Sensitivity of Squall Line Updraft Intensity to Variations in Low-Level Shear and CAPE
Presenter(s): Quintin Ashley
Showcase Advisor: Jake Mulholland
Abstract: Low-level vertical wind shear plays a crucial role in squall line dynamics by generating horizontal vorticity in conjunction with the horizontal vorticity created by the vertical circulation of the cold pool. Interactions between environmental low-level shear and a cold pool’s gust front strongly influence the size and tilt of squall line updrafts, which in turn, dictates the intensity of squall lines through modulating entrainment-driven dilution. A matrix of nine idealized numerical model simulations of squall lines with varying low-level shear and CAPE was used to isolate these separate effects on the intensity and maintenance of squall line updrafts. The results of these simulations are consistent with the classical “RKW Theory” and suggest that environments with stronger low-level shear and higher CAPE produce squall lines with wider, stronger, and more sustained convective updrafts than environments with weaker low-level shear and lower CAPE.
Using Self-Organizing Maps to Identify Severe Weather Environments Across SPC Risk Categories in the Southern Great Plains
Presenter(s): Bella Condo
Showcase Advisor: Jake Mulholland
Abstract: Organized severe convection is difficult to forecast because the conditions conducive to it vary widely and occur only a few times each year. To better understand these events, this project applies self-organizing maps (SOMs), an unsupervised machine learning technique, to group Southern Great Plains environments with similar characteristics. Severe weather days were defined as outlooks where the Storm Prediction Center (SPC) issued an Enhanced or higher risk from 2014 to October 2025. ECMWF Reanalysis 5th Generation (ERA5) geopotential heights on severe weather days were used to create the SOMs. Using a 3×2 SOM configuration, these cases cluster into six distinct synoptic-scale circulation regimes. Preliminary results indicate that higher SPC risk categories occur within specific SOM nodes rather than mapping to a single large-scale pattern. Identifying these synoptic patterns provides a clearer picture of atmospheric setups capable of producing extreme severe weather.

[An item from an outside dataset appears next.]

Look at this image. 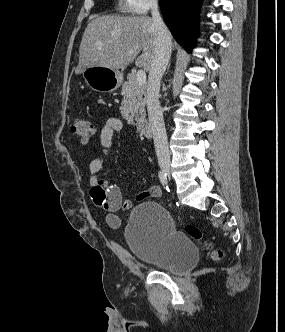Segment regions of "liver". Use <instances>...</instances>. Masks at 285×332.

Synchronous Virtual Presentations
Pollution Recovery, Climate Warming, and Changing Lake Productivity in Adirondack Lakes
Presenter(s): Skylar Hooler
Showcase Advisor: Aubrey Hillman
Abstract: My research reconstructs long-term environmental change in Adirondack lakes using lake sediment records to evaluate both historical pollution and emerging climate-driven impacts from lakes successively impacted by multiple stressors (e.g., logging, fires, and acidification). The reconstructions reveal large increases in lead (Pb) deposition during the industrial era, reflecting widespread atmospheric pollution, followed by slow but full recovery 50 years after the Clean Air Act. While metal contamination has declined, a new challenge is emerging. Regional warming has lengthened ice-free seasons across the Adirondacks, raising questions about how climate change is altering lake ecosystem productivity. Records spanning thousands of years show recent increases that reflect climate-driven changes in nutrient cycling and ecosystem dynamics. Together, these records provide long-term context for understanding both environmental recovery and emerging pressures on freshwater systems.